D’altronde non da ora, la più avveduta dottrina assegna a tutta l’amministrazione una funzione di parte imparziale[40], significando che l’oggettiva natura amministrativa del soggetto non significa che esso sia parte (e controparte del privato), ma eserciti la sua funzione in termini di terzietà.
6. Il controllo giurisdizionale sulle decisioni dell’Autorità antitrust
Il dibattito sulla natura giuridica dell’Autorità ovviamente non è fine a se stesso, ma contiene implicazioni quanto all’esercizio delle funzioni ad essa attribuite.
La questione più significativa riguarda il rapporto tra accertamento compiuto dall’Autorità e poteri del giudice a cui viene proposto il ricorso avverso l’atto adottato dall’Autorità antitrust[41].

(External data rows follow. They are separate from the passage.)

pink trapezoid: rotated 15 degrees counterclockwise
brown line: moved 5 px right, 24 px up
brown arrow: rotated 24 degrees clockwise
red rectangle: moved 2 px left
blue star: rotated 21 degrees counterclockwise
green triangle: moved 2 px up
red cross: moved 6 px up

La tesi della paragiurisdizionalità induce a ritenere che la successiva verifica giudiziale dei provvedimenti dell’Autorità non possa giungere ad uno scrutinio integrale del fatto, quanto invece sia limitato a verificare il modo in cui l’Autorità abbia esercitato la sua discrezionalità tecnica; ove, invece, prevalga l’ipotesi di un’autorità con funzioni amministrative, l’esame della fattispecie da parte del giudice si estenderebbe a tutti i classici vizi relativi al potere discrezionale[42].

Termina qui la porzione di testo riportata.